Katholische Schulen: Der Kommentar

„Aufbruch statt Abbruch“ und „Wir sind die Kirche“, riefen die Demonstranten, als sie im Regen vom Hansaplatz über die Lange Reihe bis zum Sitz des Erzbischofs zogen. Auf ihren Plakaten stand „Schule = Zukunft“ und „21 – Wir halten zusammen“. Schüler der Katholischen Schule Harburg trugen orangefarbene Warnwesten mit der Aufschrift „Katholische Schüler hoffen“.

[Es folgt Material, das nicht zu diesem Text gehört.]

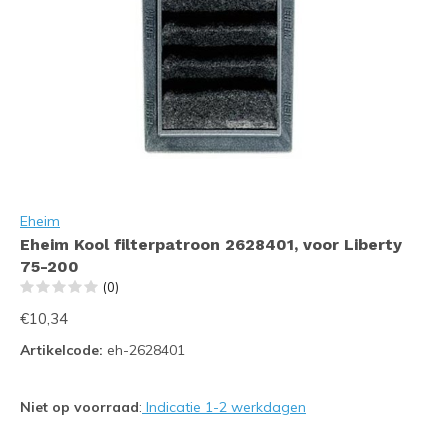
Eheim
Eheim Kool filterpatroon 2628401, voor Liberty
75-200
(0)
€10,34
Artikelcode:
eh-2628401
Niet op voorraad
:
Indicatie 1-2 werkdagen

Erzbistum: Kundgebung ist ein „beeindruckendes Zeichen“

Auch wenn Stefan Heße am Sonnabend nicht mit den Demonstranten sprach, so ließ das Erzbistum doch schnell mitteilen, dass es den Marsch wahrgenommen habe: „Die Kundgebung heute war wieder ein beeindruckendes Zeichen dafür, wie wichtig vielen Menschen die katholischen Schulen in der Stadt sind“, sagte Bistumssprecher Manfred Nielen. „Wir sind weiter ernsthaft bemüht, eine gute und tragfähige Perspektive für das katholische Hamburger Schulsystem zu finden.“

Bei der letzten Demonstration am 24. März für den Erhalt der 21 Schulen hatten sich 3500 Menschen auf dem Rathausmarkt versammelt. Dass an diesem Sonnabend in St. Georg nun deutlich weniger Schüler und Eltern demonstriert haben, tat der optimistischen Stimmung unter den Organisatoren keinen Abbruch: „Die Unterstützung ist großartig“, sagte Jutta Spohrer, Mitinitiatorin der Initiative „Rettet 21“. „Ich versuche immer noch, an die Rettung der Schulen zu glauben.“ Und an die Adresse des Erzbistums: „Die können uns einfach nicht überhören.“

Budnikowski-Chef Cord Wöhlke: „Geld ist genug da“

Für ihren Protest hatte sich die Initiative auch dieses Mal prominente Unterstützer geholt. Zum ersten Mal bei einer der Kundgebungen sprach Budnikowski-Chef Cord Wöhlke. Er ist zwar Protestant, aber seine Frau und seine Kinder sind Katholiken. „Wie kann man nur die Grundlagen des katholischen Lebens in Hamburg zerstören – ich verstehe das einfach nicht“, rief Wöhlke. „Lieber Erzbischof, öffnen Sie Ihr Herz, sorgen Sie für Transparenz und insbesondere für Kompetenz“, appellierte er an Stefan Heße.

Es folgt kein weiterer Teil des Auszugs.